Agenda Texas: Busted Budget Negotiations

A state senate committee approved a smaller cut in education spending in the new state budget.
Photo by Ryland Barton for KUT News.
A state senate committee approved a smaller cut in education spending in the new state budget.

Today was supposed to be the day. In the morning, House and Senate budget negotiators announced there would be a meeting at 2 pm, which many interpreted as the meeting that would unveil the budget agreement.

Yeah, that didn't happen.

At 2:15, the meeting was delayed until 3. At about 3:30, the meeting was delayed until 5.

To call it a train wreck would be overly dramatic. Messy? Absolutely. AmanBatheja covers the state budget for the Texas Tribune. He says what’s been holding up a budget agreement shouldn’t surprise anyone.

"They're the three issues that have been sticking points since before the session started," Batheja said. "Everyone knew water, transportation and school funding were going to be the big issues of the session."

As of lunch-time Thursday, Republicans and Democrats were about $700 million apart of education funding.

On water, just about everyone agreed on spending $2 billion.

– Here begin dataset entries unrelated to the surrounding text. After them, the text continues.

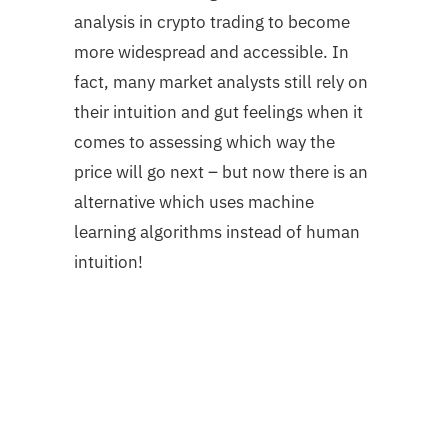
analysis in crypto trading to become
more widespread and accessible. In
fact, many market analysts still rely on
their intuition and gut feelings when it
comes to assessing which way the
price will go next – but now there is an
alternative which uses machine
learning algorithms instead of human
intuition!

But Tea Party Republicans didn't want that money to come out of the state's rainy day fund.

And on Transportation, TxDOT just wasn't going to get the additional $4 billion it needs to maintain roads. But it could get about $500 million to rebuild rural roads that have been over burdened by fracking.

One final budget hiccup came from a Senate rider that would allow for a negotiation of Medicaid expansion.

"The Medicaid rider actually did get put into the budget earlier this week. Very few people noticed it, and yesterday more people started to notice that budget negotiators had put that in," Batheja said. "House Republicans started complaining and House leadership basically said they weren't going to support it."

It may all seem hopeless, with less than two weeks left in the session. But during the time it's taken to read this story, everything we talked about could have changed. That’s just how fluid end of session budget negotiations can be.